Exercise aim:
Your answer must be the exact lines from the one holding "BADANA HOMBRE" through the final line of the records below, both included, and nothing more.

Given data: Begin

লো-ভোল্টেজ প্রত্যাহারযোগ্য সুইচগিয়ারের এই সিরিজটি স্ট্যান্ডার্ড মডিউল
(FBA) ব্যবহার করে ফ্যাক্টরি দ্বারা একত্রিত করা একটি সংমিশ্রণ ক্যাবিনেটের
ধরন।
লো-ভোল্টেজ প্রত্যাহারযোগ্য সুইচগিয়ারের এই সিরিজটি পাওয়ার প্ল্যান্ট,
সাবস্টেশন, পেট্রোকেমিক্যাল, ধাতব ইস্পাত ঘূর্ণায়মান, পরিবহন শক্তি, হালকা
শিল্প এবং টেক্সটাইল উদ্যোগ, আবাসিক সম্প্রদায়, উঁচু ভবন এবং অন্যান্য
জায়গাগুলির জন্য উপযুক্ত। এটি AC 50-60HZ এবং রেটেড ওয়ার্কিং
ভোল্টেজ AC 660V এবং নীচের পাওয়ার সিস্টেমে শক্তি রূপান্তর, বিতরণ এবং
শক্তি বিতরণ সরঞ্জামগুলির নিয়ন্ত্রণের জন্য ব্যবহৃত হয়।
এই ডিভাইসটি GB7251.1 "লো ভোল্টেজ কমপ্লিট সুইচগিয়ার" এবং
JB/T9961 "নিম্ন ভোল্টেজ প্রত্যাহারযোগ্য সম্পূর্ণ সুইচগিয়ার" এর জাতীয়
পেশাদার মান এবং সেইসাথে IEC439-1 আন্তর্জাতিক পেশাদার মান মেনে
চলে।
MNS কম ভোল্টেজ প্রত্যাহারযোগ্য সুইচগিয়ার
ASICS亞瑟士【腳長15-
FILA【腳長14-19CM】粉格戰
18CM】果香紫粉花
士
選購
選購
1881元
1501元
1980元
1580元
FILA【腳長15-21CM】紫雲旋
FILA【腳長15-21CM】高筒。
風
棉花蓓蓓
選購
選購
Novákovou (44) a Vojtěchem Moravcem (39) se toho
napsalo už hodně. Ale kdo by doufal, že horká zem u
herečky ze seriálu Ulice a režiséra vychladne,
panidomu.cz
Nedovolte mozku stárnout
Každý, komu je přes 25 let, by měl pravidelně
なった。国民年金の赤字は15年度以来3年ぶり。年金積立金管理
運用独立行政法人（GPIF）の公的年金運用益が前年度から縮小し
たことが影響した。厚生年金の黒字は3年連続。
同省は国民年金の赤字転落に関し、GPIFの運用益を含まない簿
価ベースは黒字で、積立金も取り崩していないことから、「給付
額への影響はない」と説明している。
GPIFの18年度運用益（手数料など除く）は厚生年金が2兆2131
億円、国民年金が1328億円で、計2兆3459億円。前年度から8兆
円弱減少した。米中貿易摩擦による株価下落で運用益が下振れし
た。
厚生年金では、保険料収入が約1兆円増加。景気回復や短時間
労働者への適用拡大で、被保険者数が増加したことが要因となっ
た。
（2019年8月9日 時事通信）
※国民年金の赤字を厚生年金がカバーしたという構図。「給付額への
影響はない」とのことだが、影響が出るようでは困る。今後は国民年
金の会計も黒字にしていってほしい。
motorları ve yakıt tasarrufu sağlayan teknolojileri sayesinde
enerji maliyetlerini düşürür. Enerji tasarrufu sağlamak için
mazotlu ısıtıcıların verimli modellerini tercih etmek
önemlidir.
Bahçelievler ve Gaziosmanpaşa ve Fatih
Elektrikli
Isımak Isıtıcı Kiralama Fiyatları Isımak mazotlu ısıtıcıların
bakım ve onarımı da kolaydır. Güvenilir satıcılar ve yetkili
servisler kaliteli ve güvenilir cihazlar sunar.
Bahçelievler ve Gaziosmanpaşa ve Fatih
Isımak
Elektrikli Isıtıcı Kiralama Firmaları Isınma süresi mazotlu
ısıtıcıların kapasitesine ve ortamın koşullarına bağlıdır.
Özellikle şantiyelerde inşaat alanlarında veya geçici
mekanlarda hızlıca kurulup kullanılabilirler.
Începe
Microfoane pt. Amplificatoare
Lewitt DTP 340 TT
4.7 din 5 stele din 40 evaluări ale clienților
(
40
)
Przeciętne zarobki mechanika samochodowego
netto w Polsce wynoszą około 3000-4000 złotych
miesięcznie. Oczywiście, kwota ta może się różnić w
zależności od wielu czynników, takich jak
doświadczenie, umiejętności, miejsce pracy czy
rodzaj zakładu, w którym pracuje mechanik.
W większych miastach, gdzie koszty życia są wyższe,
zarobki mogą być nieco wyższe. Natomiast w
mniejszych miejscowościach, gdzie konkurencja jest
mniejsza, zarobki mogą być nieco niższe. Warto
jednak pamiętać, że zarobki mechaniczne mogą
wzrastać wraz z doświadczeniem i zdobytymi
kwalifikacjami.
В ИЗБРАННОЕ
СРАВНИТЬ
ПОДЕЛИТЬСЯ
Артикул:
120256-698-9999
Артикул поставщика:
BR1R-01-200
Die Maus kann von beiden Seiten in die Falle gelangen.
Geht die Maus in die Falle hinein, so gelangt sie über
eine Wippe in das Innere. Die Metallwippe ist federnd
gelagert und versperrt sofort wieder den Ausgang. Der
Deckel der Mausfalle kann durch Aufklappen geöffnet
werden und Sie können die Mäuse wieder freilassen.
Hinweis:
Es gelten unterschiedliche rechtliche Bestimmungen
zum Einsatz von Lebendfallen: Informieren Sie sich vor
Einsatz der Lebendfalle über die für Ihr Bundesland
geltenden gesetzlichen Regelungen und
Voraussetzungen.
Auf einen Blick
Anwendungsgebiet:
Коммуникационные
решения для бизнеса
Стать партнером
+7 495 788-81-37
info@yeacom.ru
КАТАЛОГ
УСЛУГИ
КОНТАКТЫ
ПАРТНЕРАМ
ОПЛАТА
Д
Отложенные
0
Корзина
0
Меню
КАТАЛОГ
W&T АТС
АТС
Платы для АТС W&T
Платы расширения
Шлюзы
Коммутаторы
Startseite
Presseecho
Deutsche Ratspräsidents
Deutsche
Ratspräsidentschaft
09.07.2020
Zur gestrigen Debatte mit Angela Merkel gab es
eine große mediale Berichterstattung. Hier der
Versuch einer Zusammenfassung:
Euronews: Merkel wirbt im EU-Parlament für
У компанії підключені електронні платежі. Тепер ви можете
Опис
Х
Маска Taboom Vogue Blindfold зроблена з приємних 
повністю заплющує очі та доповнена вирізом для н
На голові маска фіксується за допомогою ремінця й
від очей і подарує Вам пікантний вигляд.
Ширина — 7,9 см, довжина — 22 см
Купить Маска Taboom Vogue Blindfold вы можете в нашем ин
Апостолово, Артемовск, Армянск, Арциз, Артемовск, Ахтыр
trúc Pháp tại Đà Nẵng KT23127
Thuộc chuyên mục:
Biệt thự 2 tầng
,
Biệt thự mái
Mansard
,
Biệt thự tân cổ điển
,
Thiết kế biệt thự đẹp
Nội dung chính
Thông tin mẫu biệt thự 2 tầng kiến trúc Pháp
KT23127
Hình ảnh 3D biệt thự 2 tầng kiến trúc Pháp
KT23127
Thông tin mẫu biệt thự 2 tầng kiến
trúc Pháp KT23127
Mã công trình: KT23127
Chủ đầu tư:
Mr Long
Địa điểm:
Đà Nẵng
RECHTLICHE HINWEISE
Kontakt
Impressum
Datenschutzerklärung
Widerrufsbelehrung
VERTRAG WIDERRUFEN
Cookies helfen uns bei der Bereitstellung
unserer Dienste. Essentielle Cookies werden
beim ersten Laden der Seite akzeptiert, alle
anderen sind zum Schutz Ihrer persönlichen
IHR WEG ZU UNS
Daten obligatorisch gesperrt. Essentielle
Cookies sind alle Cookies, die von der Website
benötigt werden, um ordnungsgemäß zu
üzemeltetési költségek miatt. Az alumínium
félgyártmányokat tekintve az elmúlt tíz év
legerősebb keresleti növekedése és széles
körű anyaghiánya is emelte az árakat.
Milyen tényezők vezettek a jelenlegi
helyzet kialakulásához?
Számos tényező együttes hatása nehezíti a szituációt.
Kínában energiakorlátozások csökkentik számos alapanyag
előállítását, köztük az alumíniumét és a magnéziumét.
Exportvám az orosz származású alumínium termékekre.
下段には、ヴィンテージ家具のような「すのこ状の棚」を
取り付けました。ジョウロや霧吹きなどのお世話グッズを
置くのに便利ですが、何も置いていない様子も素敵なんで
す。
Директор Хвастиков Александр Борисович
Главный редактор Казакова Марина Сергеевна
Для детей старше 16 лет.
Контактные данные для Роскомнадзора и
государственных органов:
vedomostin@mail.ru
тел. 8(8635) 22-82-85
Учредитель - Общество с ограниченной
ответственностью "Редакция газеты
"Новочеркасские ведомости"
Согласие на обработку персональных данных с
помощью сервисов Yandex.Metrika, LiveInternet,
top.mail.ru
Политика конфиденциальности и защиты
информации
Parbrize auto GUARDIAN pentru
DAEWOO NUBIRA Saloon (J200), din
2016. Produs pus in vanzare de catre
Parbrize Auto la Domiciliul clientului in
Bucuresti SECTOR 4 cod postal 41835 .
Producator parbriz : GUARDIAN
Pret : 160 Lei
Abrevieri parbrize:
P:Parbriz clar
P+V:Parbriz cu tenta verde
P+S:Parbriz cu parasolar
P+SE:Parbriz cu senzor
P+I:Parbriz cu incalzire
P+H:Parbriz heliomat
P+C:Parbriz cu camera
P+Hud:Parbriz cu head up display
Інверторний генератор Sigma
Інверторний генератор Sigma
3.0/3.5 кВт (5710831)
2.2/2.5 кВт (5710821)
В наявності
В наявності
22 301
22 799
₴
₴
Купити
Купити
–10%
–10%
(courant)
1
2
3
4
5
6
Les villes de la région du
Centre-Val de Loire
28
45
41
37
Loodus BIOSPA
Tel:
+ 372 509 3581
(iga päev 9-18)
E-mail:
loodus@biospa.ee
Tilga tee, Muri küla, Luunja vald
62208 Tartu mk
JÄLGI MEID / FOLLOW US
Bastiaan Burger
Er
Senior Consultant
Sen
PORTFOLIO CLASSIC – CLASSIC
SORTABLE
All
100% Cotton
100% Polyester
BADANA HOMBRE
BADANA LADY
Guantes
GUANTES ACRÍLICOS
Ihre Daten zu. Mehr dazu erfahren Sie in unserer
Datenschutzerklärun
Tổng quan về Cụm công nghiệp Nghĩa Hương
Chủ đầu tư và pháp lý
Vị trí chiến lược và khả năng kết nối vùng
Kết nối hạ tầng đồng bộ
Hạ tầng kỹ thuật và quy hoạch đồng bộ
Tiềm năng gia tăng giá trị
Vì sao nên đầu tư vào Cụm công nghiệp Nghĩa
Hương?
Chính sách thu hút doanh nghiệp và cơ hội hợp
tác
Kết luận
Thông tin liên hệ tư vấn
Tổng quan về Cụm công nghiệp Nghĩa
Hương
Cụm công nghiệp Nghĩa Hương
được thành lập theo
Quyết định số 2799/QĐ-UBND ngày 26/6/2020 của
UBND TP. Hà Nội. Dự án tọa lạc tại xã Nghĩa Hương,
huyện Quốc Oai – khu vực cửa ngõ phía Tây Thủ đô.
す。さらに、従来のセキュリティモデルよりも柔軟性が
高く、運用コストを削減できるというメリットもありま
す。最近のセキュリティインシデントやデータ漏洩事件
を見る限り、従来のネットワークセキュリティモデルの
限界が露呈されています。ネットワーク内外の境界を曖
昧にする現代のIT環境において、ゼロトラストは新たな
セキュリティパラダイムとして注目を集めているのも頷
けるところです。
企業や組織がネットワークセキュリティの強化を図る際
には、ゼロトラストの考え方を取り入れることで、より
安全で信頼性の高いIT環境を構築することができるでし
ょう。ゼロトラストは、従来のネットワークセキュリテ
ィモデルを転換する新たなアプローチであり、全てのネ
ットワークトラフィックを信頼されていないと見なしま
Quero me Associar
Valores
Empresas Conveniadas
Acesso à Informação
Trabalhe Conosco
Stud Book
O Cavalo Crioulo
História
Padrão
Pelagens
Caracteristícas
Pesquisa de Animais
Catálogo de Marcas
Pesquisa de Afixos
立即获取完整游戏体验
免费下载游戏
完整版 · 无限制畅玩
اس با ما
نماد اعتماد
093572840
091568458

Given data: End

Task result:
BADANA HOMBRE
BADANA LADY
Guantes
GUANTES ACRÍLICOS
Ihre Daten zu. Mehr dazu erfahren Sie in unserer
Datenschutzerklärun
Tổng quan về Cụm công nghiệp Nghĩa Hương
Chủ đầu tư và pháp lý
Vị trí chiến lược và khả năng kết nối vùng
Kết nối hạ tầng đồng bộ
Hạ tầng kỹ thuật và quy hoạch đồng bộ
Tiềm năng gia tăng giá trị
Vì sao nên đầu tư vào Cụm công nghiệp Nghĩa
Hương?
Chính sách thu hút doanh nghiệp và cơ hội hợp
tác
Kết luận
Thông tin liên hệ tư vấn
Tổng quan về Cụm công nghiệp Nghĩa
Hương
Cụm công nghiệp Nghĩa Hương
được thành lập theo
Quyết định số 2799/QĐ-UBND ngày 26/6/2020 của
UBND TP. Hà Nội. Dự án tọa lạc tại xã Nghĩa Hương,
huyện Quốc Oai – khu vực cửa ngõ phía Tây Thủ đô.
す。さらに、従来のセキュリティモデルよりも柔軟性が
高く、運用コストを削減できるというメリットもありま
す。最近のセキュリティインシデントやデータ漏洩事件
を見る限り、従来のネットワークセキュリティモデルの
限界が露呈されています。ネットワーク内外の境界を曖
昧にする現代のIT環境において、ゼロトラストは新たな
セキュリティパラダイムとして注目を集めているのも頷
けるところです。
企業や組織がネットワークセキュリティの強化を図る際
には、ゼロトラストの考え方を取り入れることで、より
安全で信頼性の高いIT環境を構築することができるでし
ょう。ゼロトラストは、従来のネットワークセキュリテ
ィモデルを転換する新たなアプローチであり、全てのネ
ットワークトラフィックを信頼されていないと見なしま
Quero me Associar
Valores
Empresas Conveniadas
Acesso à Informação
Trabalhe Conosco
Stud Book
O Cavalo Crioulo
História
Padrão
Pelagens
Caracteristícas
Pesquisa de Animais
Catálogo de Marcas
Pesquisa de Afixos
立即获取完整游戏体验
免费下载游戏
完整版 · 无限制畅玩
اس با ما
نماد اعتماد
093572840
091568458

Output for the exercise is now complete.